### Given information ###
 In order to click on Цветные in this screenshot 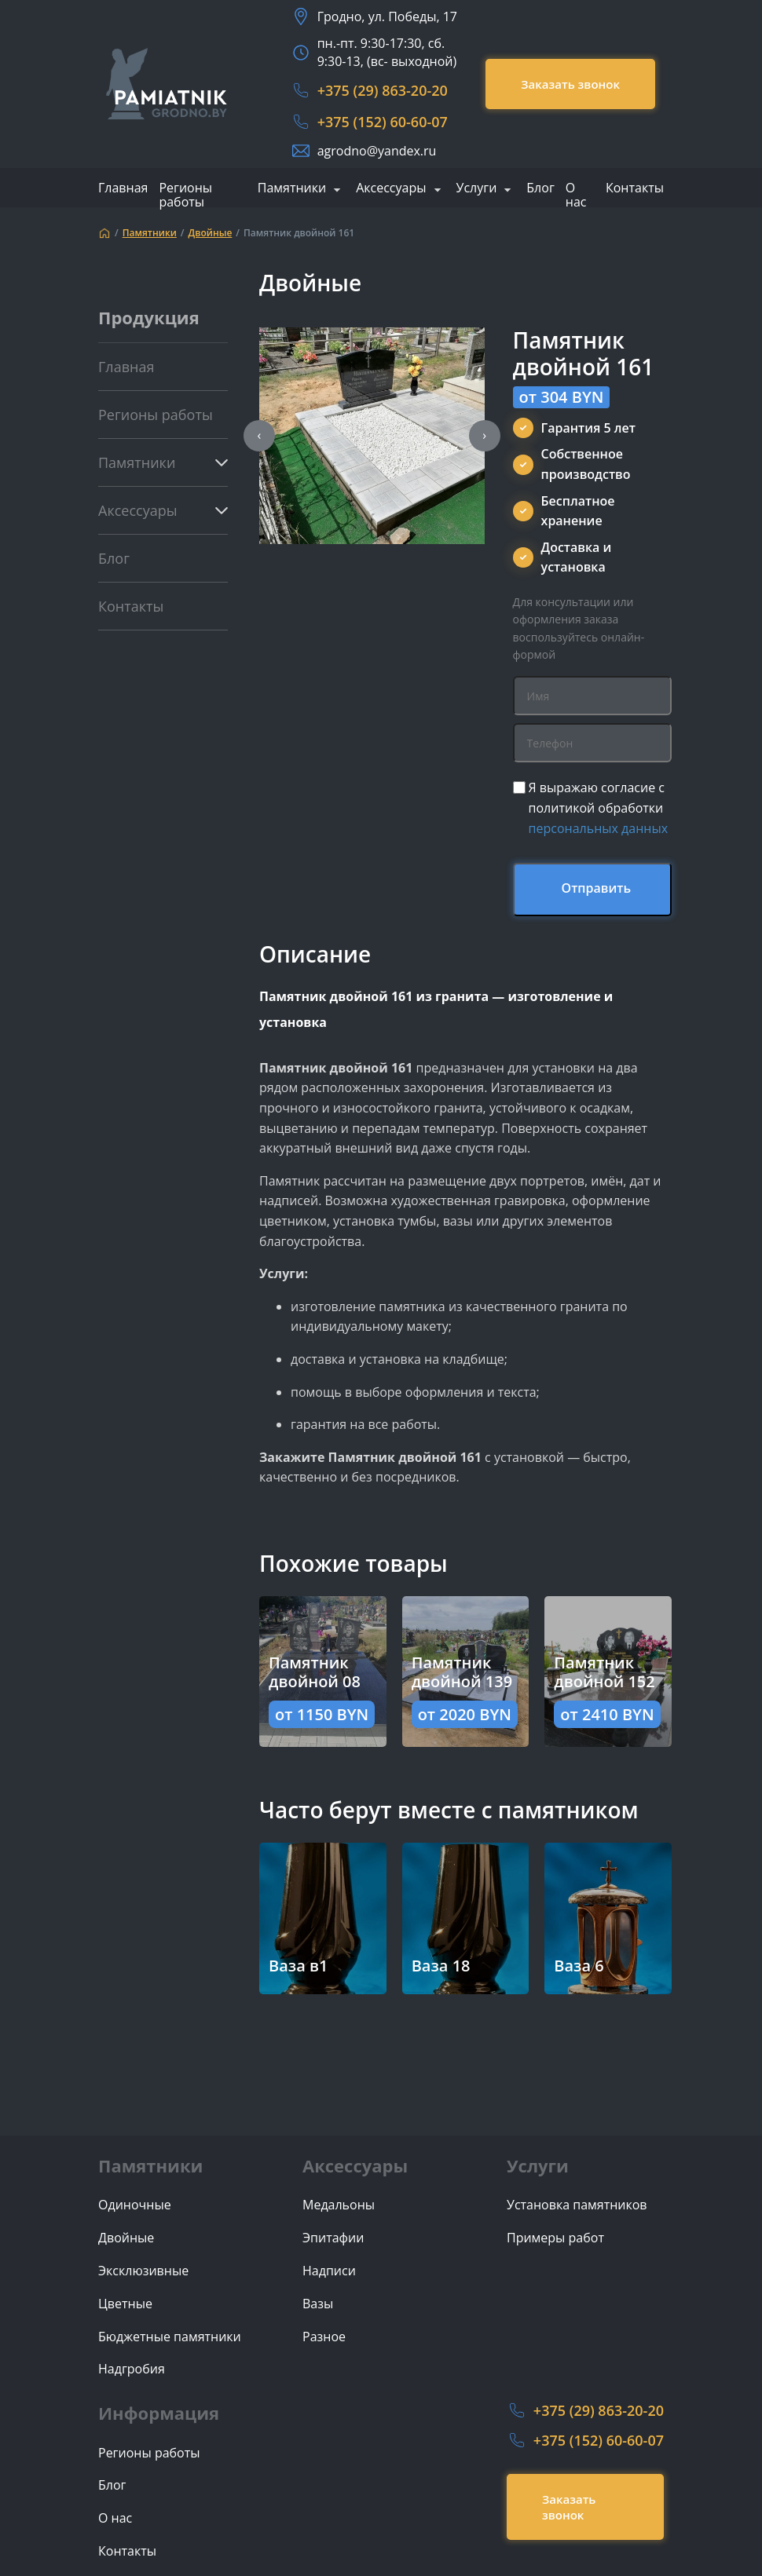, I will do `click(125, 2304)`.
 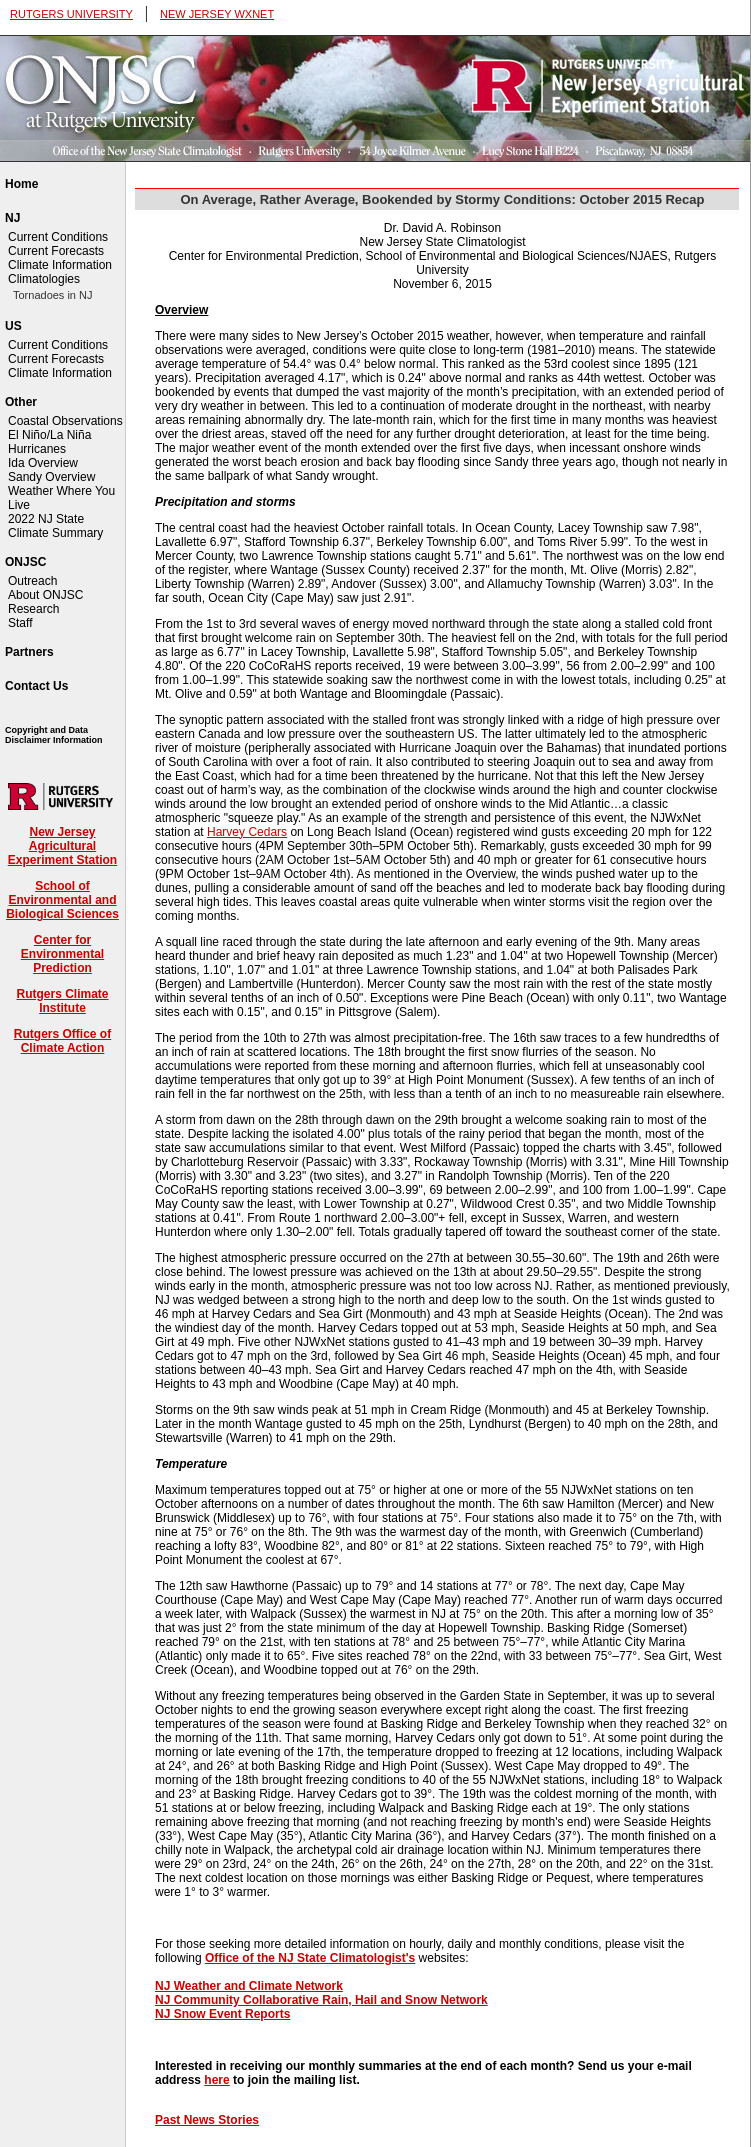 I want to click on Contact Us, so click(x=36, y=686).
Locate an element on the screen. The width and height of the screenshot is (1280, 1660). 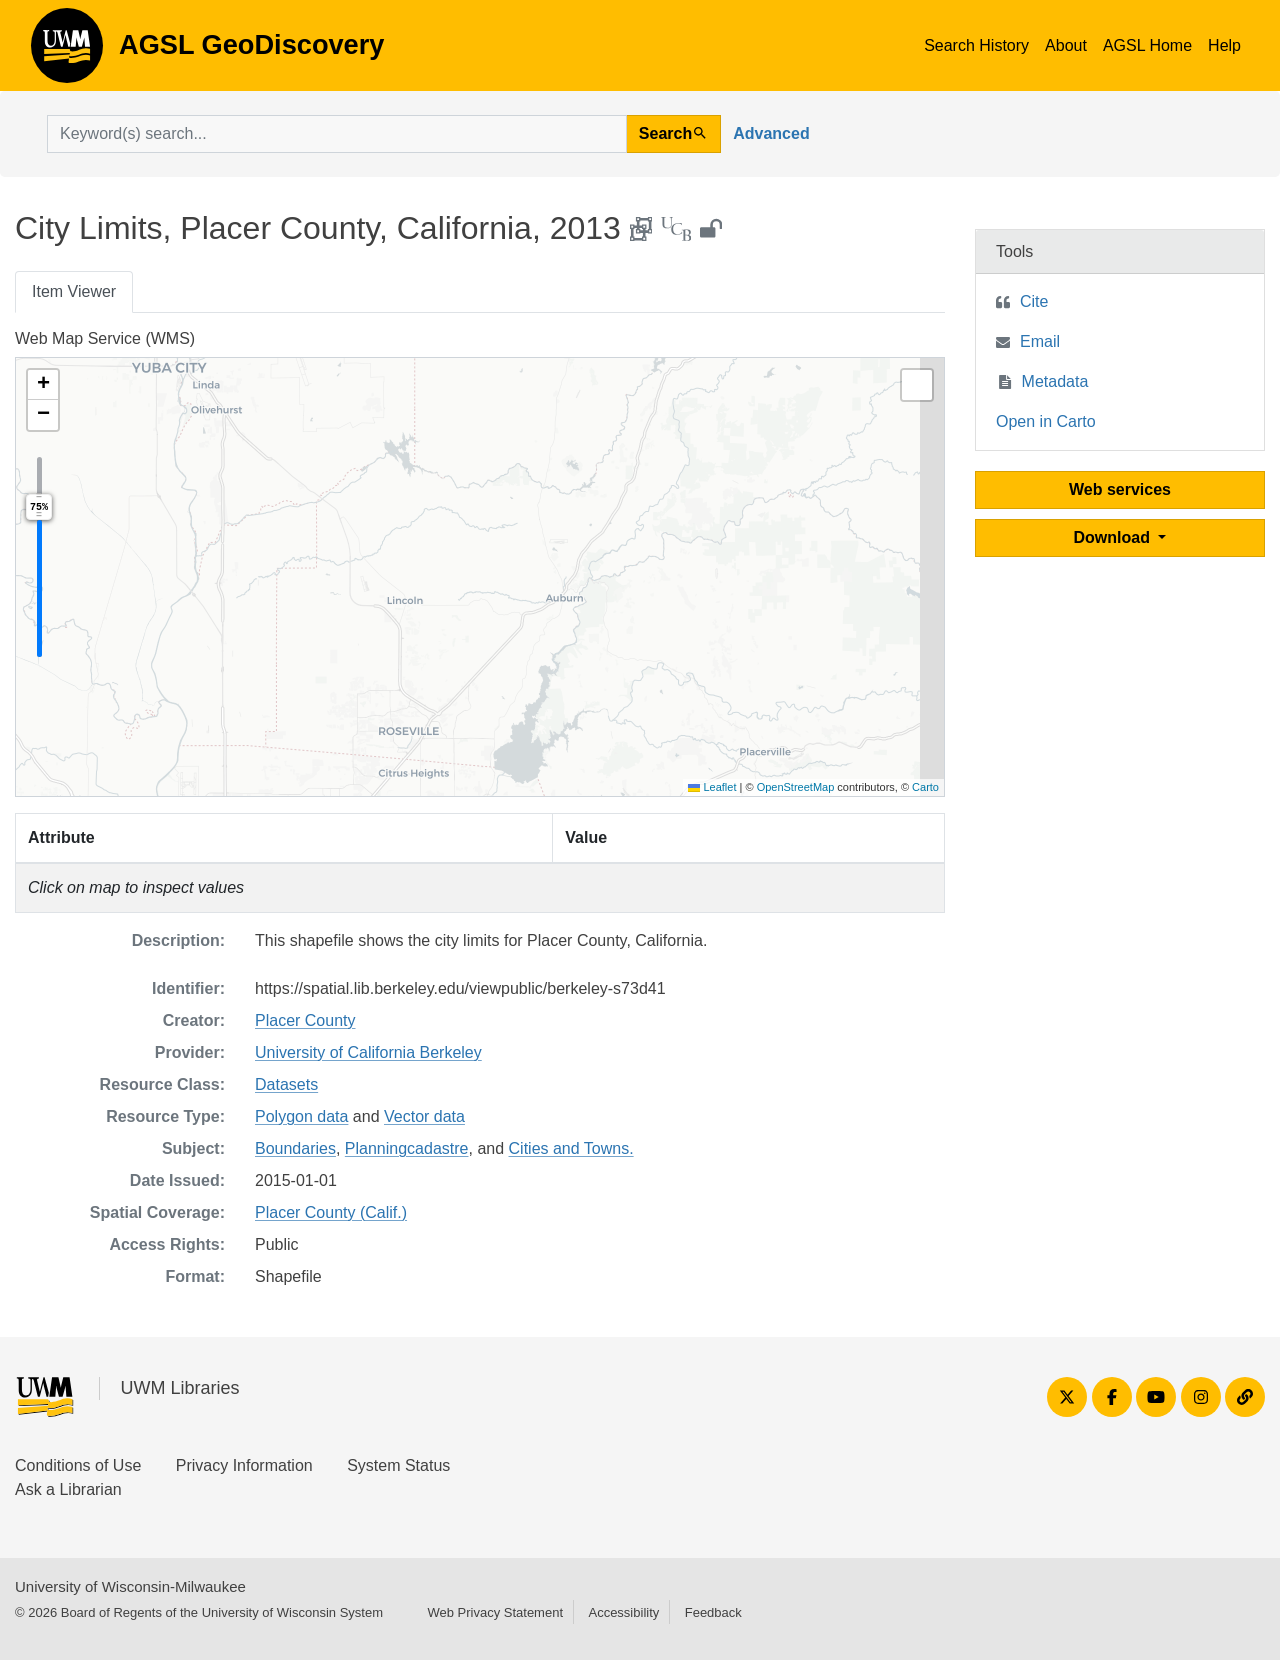
OpenStreetMap is located at coordinates (796, 787).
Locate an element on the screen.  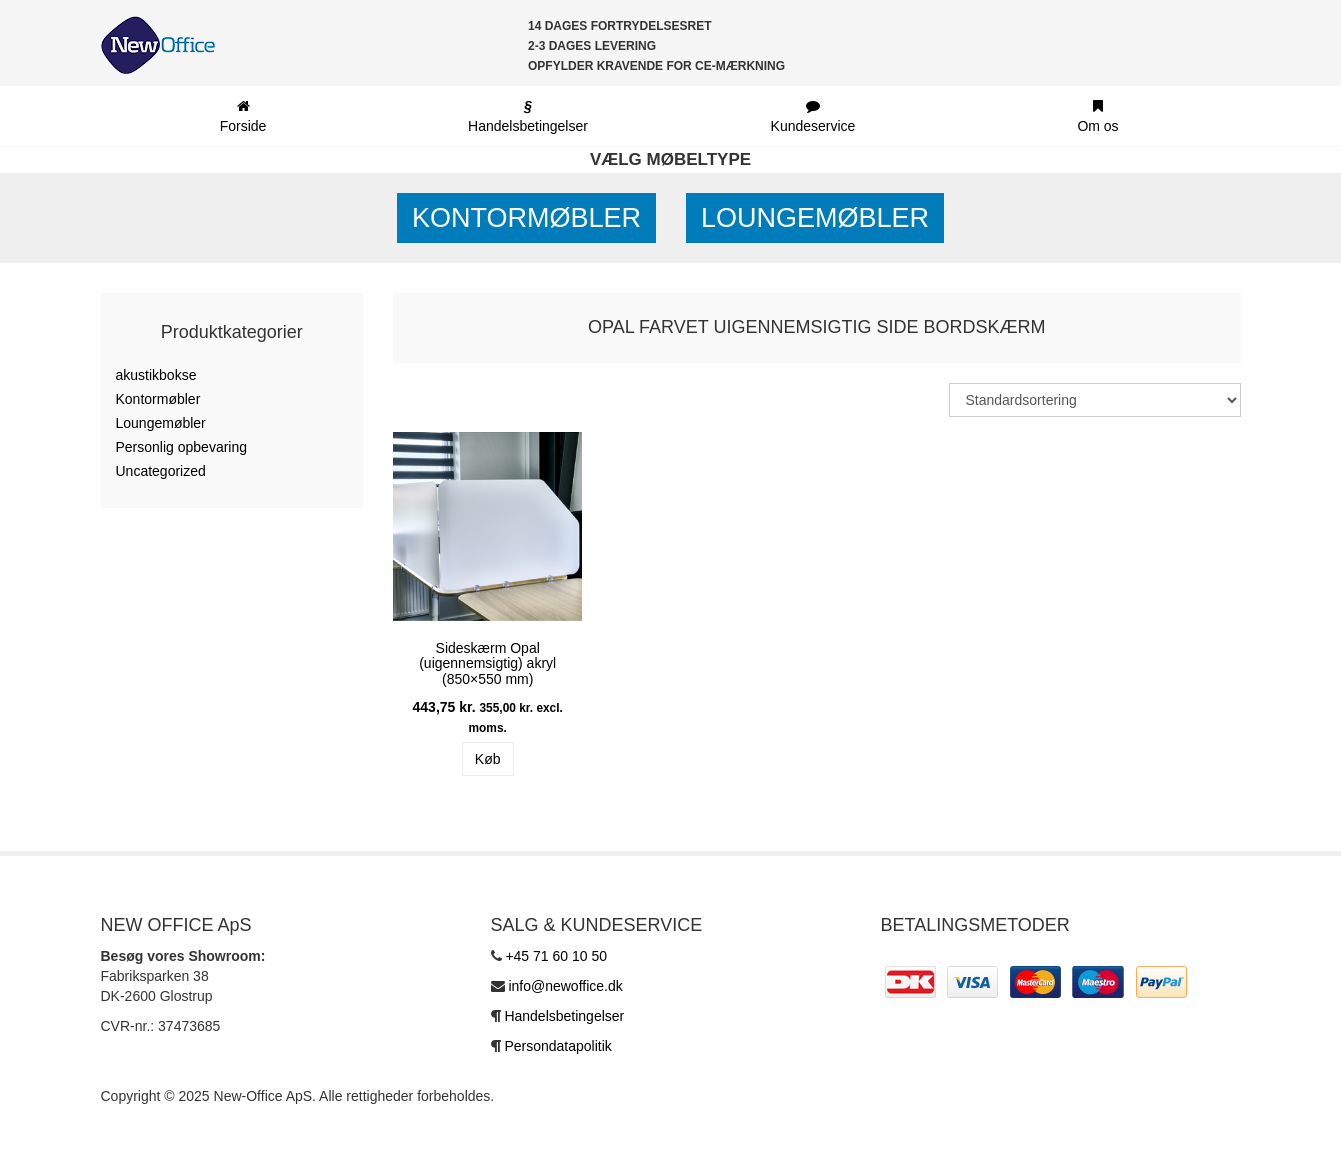
Kontormøbler is located at coordinates (526, 218).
###
- **Your instructions**:
Only the lines from the one holding "Locate an element on the screen. The" through the last line of the records should be output, please, exactly and without any pictures.

- **Answer space**:
Locate an element on the screen. The width and height of the screenshot is (1280, 1660). 
OpenStreetMap is located at coordinates (796, 787).
Locate an element on the screen.  
Kontormøbler is located at coordinates (526, 218).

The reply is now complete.